Set the pictures aside and transcribe exactly the lines from the one containing "Сеть обувных" through the final line of the records.

+++ DATA SECTION +++

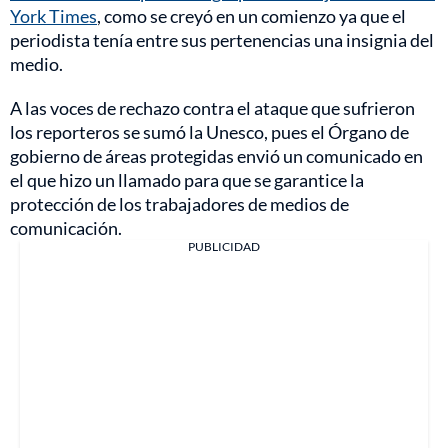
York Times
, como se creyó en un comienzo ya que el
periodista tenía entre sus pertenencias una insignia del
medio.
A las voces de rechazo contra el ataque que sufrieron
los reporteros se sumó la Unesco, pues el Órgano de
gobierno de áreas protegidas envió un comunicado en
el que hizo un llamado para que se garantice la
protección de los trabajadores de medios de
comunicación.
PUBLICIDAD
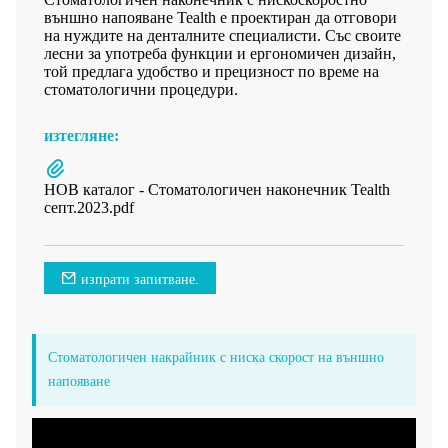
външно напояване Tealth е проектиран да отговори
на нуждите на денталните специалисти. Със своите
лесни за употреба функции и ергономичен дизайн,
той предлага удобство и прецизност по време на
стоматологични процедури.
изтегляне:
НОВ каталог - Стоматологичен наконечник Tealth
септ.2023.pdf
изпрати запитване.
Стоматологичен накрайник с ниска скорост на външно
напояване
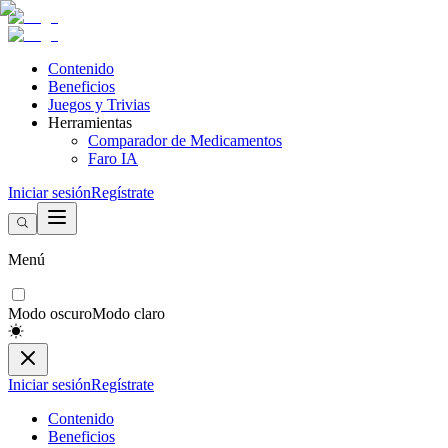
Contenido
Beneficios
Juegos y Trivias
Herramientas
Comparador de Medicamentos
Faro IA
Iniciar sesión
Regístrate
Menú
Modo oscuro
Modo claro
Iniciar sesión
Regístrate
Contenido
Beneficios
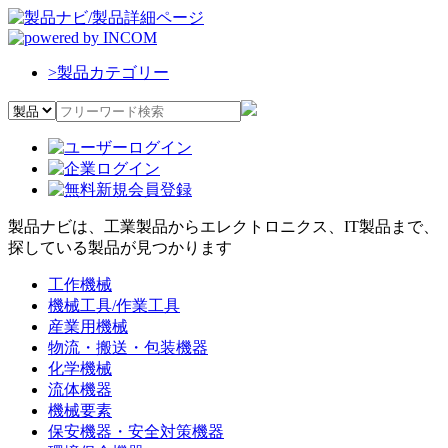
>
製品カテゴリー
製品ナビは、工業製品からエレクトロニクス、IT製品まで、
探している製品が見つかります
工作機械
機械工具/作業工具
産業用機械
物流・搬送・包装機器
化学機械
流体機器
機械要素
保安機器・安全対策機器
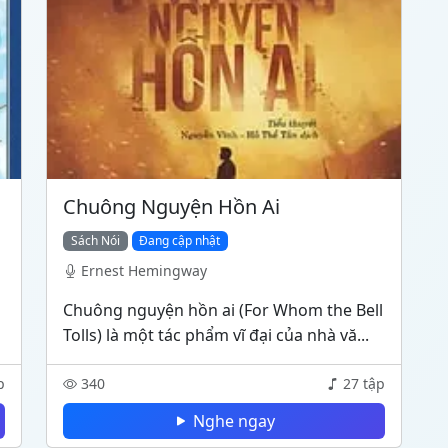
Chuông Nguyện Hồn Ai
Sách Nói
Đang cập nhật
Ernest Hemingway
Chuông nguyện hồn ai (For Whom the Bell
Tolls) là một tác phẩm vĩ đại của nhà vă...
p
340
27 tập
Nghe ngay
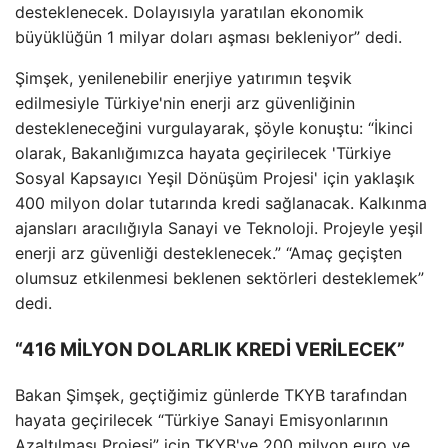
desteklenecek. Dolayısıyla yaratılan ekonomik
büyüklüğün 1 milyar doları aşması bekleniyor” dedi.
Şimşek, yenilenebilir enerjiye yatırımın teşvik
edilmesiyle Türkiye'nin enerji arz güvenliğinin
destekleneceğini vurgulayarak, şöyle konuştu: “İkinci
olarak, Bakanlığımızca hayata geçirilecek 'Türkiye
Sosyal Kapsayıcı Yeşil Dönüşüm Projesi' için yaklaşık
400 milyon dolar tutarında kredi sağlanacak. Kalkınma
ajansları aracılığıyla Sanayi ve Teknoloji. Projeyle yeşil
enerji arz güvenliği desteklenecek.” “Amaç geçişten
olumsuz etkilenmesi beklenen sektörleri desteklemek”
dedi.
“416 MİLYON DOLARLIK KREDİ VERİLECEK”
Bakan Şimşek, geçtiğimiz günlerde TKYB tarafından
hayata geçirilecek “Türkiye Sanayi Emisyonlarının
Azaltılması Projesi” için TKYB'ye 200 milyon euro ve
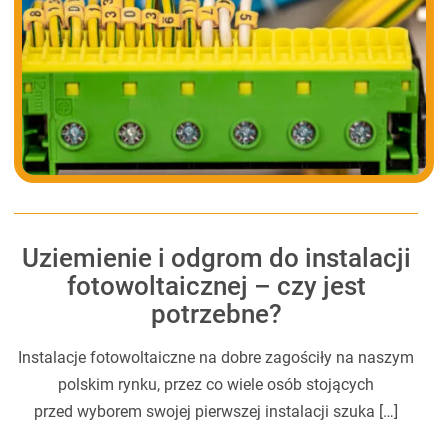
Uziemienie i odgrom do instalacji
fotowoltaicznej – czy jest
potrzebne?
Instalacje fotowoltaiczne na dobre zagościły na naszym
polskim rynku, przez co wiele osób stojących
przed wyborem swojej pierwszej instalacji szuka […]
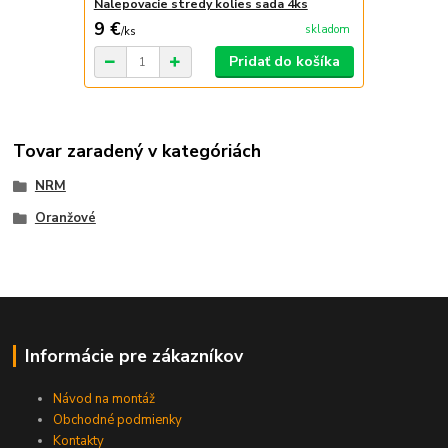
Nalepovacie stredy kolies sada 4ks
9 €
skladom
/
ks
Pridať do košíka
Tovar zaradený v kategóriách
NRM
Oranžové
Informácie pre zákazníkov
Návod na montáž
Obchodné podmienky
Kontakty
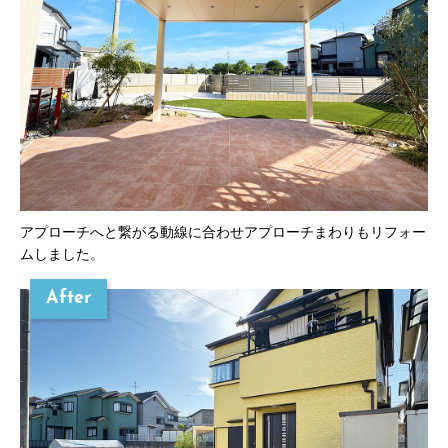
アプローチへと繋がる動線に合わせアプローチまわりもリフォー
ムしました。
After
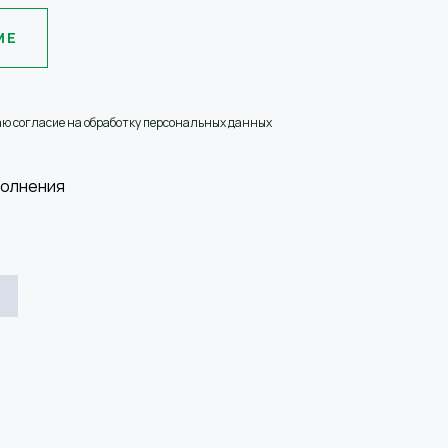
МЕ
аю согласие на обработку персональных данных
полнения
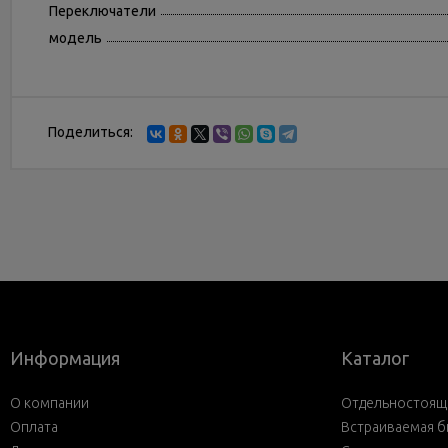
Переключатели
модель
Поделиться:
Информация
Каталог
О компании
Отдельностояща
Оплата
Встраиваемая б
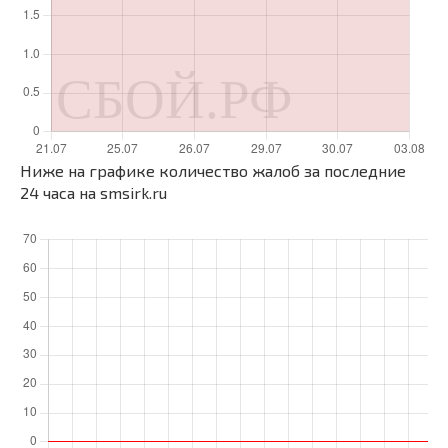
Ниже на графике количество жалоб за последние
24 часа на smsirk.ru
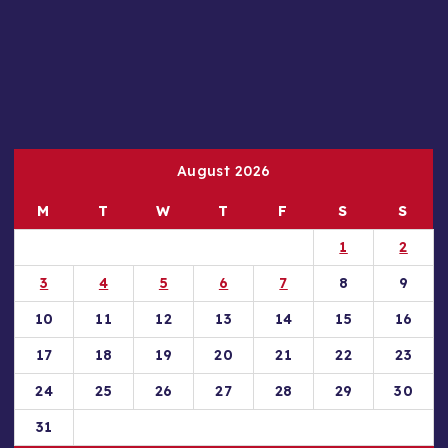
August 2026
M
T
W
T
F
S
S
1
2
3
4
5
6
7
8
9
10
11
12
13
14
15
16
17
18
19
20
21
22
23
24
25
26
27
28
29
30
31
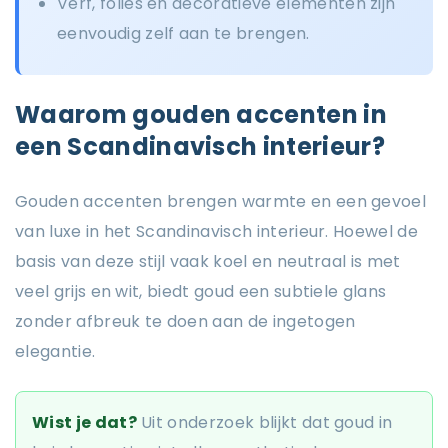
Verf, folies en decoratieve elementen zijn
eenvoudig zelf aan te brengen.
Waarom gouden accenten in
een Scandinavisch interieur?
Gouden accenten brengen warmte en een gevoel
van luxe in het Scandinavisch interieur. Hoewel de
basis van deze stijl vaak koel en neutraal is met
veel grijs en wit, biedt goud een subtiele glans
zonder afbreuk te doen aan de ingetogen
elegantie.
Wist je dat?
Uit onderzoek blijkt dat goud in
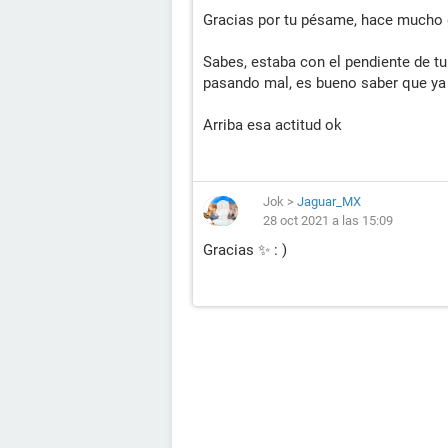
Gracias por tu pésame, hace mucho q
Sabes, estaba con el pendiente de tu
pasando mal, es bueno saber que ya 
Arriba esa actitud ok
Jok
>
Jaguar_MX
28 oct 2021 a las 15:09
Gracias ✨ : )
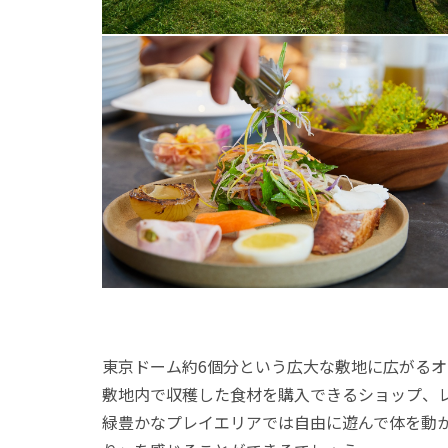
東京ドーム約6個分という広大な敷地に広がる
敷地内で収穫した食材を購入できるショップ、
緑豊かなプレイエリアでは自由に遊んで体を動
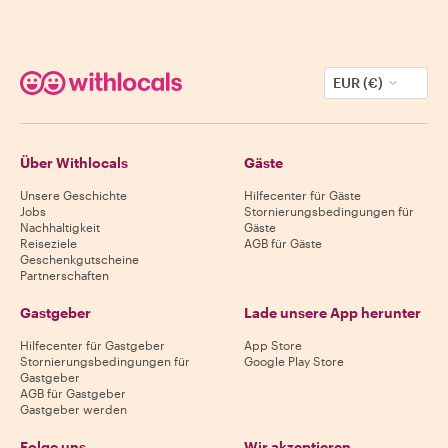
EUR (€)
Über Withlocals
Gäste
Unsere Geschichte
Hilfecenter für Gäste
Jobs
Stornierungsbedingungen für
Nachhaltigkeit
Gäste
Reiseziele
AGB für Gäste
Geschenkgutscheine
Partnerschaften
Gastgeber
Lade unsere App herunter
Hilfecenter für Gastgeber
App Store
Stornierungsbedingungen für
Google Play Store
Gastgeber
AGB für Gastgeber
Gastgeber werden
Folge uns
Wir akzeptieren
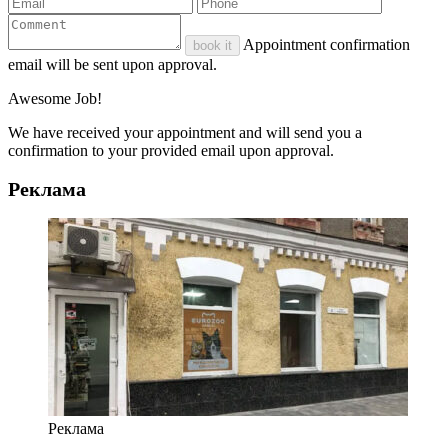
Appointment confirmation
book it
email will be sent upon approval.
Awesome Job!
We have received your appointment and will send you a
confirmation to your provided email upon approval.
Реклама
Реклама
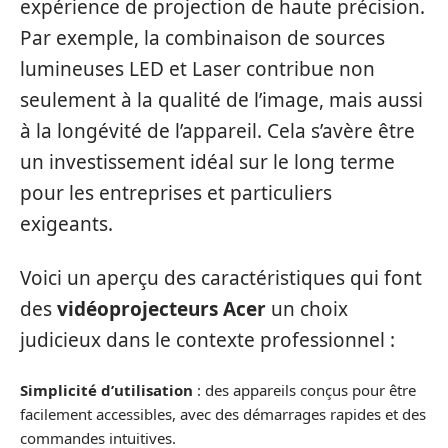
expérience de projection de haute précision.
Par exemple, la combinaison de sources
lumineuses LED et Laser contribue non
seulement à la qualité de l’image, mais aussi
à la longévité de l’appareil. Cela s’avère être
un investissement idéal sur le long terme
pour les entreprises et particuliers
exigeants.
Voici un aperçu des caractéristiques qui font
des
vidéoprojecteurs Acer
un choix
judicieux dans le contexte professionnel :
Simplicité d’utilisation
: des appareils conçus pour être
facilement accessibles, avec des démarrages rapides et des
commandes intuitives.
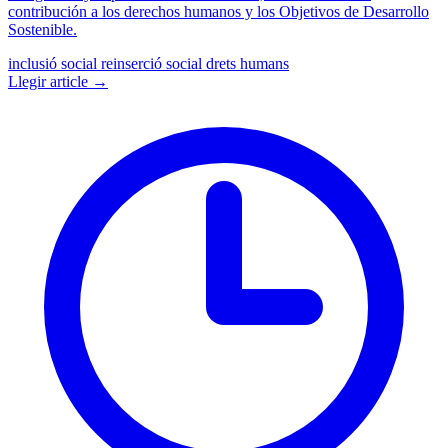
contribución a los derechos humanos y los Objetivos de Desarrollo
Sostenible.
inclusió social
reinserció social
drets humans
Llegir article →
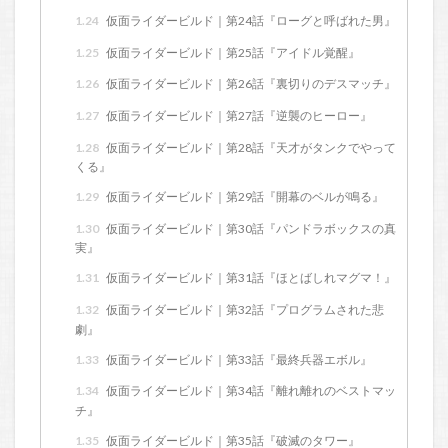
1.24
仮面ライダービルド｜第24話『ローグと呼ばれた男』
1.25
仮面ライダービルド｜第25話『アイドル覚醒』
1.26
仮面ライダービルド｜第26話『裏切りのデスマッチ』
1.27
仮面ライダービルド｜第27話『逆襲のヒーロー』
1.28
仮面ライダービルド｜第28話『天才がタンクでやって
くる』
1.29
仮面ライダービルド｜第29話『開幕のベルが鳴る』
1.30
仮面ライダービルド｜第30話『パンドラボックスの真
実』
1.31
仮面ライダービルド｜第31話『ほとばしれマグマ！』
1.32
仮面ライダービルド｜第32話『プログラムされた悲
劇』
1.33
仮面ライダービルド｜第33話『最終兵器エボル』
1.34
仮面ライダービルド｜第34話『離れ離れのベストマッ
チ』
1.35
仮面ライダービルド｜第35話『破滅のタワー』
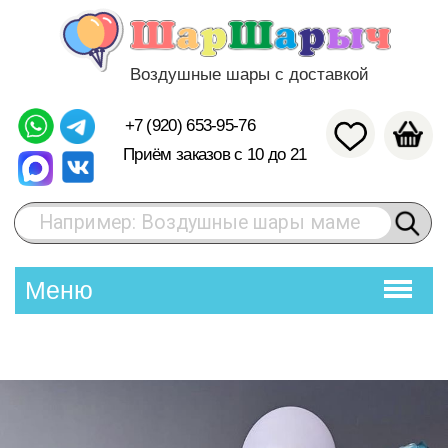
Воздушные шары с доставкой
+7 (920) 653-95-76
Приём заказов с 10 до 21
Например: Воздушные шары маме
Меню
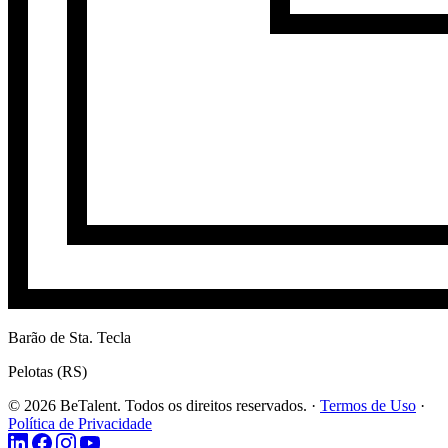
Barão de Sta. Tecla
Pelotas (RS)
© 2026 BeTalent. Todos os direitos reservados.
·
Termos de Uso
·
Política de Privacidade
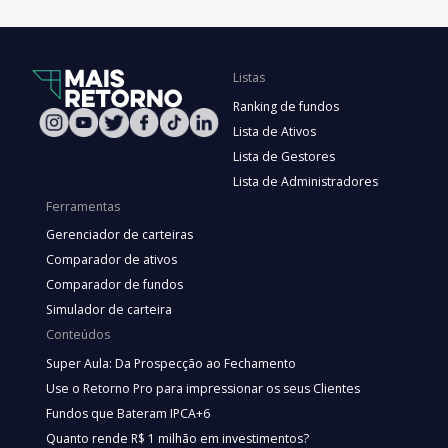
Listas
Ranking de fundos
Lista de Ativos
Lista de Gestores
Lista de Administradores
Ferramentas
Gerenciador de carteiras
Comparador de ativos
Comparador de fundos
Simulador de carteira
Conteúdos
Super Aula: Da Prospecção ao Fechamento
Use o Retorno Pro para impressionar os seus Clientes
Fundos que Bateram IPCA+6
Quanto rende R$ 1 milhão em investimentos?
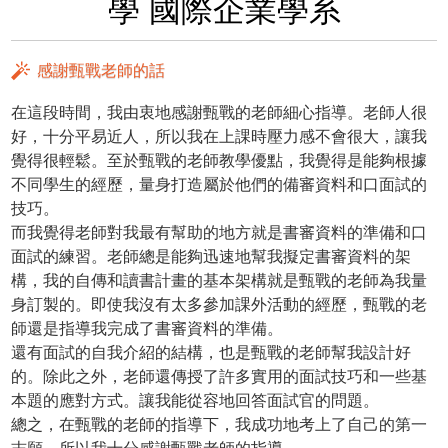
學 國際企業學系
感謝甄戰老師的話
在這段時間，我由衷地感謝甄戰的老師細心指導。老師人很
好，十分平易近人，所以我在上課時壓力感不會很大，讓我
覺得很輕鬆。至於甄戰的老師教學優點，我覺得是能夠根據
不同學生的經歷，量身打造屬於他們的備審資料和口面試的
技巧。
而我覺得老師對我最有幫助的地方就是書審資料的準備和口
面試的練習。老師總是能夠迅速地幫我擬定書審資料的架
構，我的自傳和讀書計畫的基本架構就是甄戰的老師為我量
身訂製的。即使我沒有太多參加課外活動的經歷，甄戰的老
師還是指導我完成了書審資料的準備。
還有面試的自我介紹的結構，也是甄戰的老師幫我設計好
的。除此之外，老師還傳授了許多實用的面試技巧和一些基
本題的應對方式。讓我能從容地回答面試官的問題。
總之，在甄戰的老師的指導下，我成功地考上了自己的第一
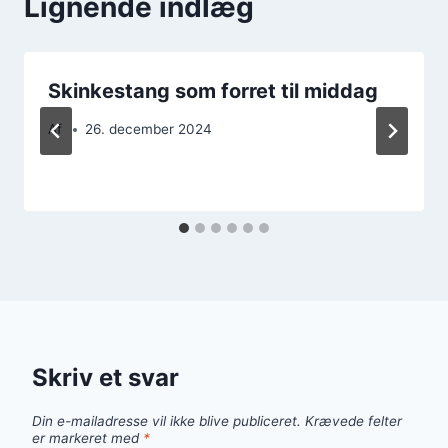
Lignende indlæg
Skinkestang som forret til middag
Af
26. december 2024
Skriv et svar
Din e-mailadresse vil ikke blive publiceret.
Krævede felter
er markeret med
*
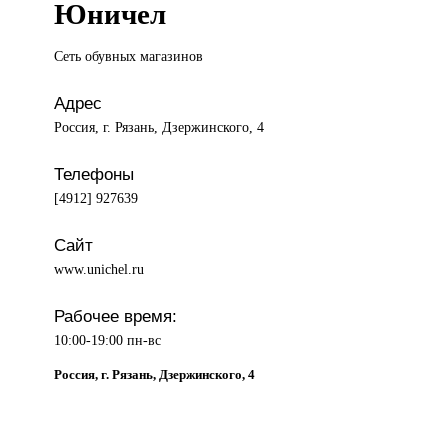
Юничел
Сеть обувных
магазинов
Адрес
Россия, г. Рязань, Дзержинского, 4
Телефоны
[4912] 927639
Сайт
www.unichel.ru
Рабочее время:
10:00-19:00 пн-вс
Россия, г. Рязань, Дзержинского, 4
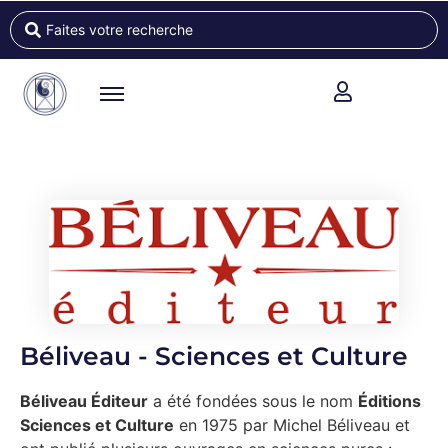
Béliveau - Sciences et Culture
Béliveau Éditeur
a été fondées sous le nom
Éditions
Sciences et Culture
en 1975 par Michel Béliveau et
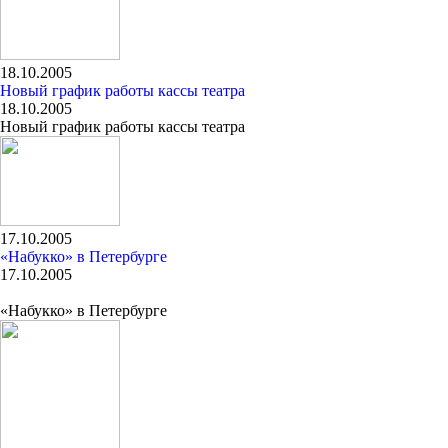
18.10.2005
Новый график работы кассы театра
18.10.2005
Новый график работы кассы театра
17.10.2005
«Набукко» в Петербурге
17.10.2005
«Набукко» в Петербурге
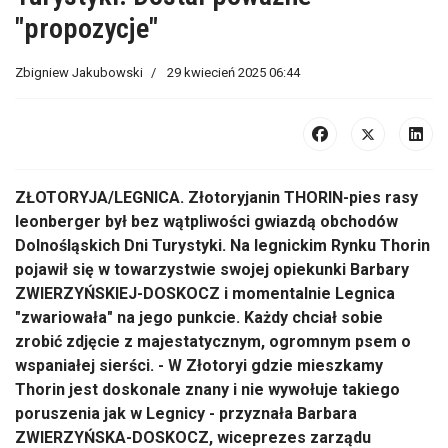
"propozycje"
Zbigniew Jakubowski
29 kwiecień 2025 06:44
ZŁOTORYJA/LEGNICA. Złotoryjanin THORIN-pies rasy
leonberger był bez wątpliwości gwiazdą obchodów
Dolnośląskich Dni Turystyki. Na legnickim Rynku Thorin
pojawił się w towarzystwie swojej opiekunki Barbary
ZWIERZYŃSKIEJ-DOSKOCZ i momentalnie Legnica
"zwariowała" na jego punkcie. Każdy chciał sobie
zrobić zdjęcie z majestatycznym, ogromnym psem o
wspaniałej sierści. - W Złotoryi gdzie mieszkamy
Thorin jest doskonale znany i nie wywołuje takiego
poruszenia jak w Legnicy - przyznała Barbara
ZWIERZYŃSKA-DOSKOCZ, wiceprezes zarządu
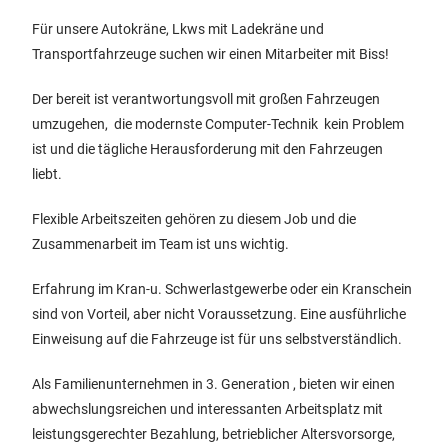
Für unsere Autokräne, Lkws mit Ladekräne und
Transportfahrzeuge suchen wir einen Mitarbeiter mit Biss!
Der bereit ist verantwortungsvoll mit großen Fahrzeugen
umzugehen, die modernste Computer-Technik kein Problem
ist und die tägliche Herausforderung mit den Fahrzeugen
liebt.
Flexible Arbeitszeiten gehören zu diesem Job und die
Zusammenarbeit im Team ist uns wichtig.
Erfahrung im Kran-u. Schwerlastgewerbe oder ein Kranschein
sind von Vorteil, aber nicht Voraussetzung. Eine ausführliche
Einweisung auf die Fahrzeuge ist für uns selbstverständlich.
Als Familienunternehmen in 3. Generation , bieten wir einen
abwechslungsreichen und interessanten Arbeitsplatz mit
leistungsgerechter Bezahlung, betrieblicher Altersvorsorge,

+++

SOLUTION TO THE PROBLEM:
Сеть обувных
магазинов
Адрес
Россия, г. Рязань, Дзержинского, 4
Телефоны
[4912] 927639
Сайт
www.unichel.ru
Рабочее время:
10:00-19:00 пн-вс
Россия, г. Рязань, Дзержинского, 4
Béliveau - Sciences et Culture
Béliveau Éditeur
a été fondées sous le nom
Éditions
Sciences et Culture
en 1975 par Michel Béliveau et
18.10.2005
Новый график работы кассы театра
18.10.2005
Новый график работы кассы театра
17.10.2005
«Набукко» в Петербурге
17.10.2005
«Набукко» в Петербурге
"propozycje"
Zbigniew Jakubowski
29 kwiecień 2025 06:44
ZŁOTORYJA/LEGNICA. Złotoryjanin THORIN-pies rasy
leonberger był bez wątpliwości gwiazdą obchodów
Dolnośląskich Dni Turystyki. Na legnickim Rynku Thorin
pojawił się w towarzystwie swojej opiekunki Barbary
ZWIERZYŃSKIEJ-DOSKOCZ i momentalnie Legnica
"zwariowała" na jego punkcie. Każdy chciał sobie
zrobić zdjęcie z majestatycznym, ogromnym psem o
wspaniałej sierści. - W Złotoryi gdzie mieszkamy
Thorin jest doskonale znany i nie wywołuje takiego
poruszenia jak w Legnicy - przyznała Barbara
ZWIERZYŃSKA-DOSKOCZ, wiceprezes zarządu
Für unsere Autokräne, Lkws mit Ladekräne und
Transportfahrzeuge suchen wir einen Mitarbeiter mit Biss!
Der bereit ist verantwortungsvoll mit großen Fahrzeugen
umzugehen, die modernste Computer-Technik kein Problem
ist und die tägliche Herausforderung mit den Fahrzeugen
liebt.
Flexible Arbeitszeiten gehören zu diesem Job und die
Zusammenarbeit im Team ist uns wichtig.
Erfahrung im Kran-u. Schwerlastgewerbe oder ein Kranschein
sind von Vorteil, aber nicht Voraussetzung. Eine ausführliche
Einweisung auf die Fahrzeuge ist für uns selbstverständlich.
Als Familienunternehmen in 3. Generation , bieten wir einen
abwechslungsreichen und interessanten Arbeitsplatz mit
leistungsgerechter Bezahlung, betrieblicher Altersvorsorge,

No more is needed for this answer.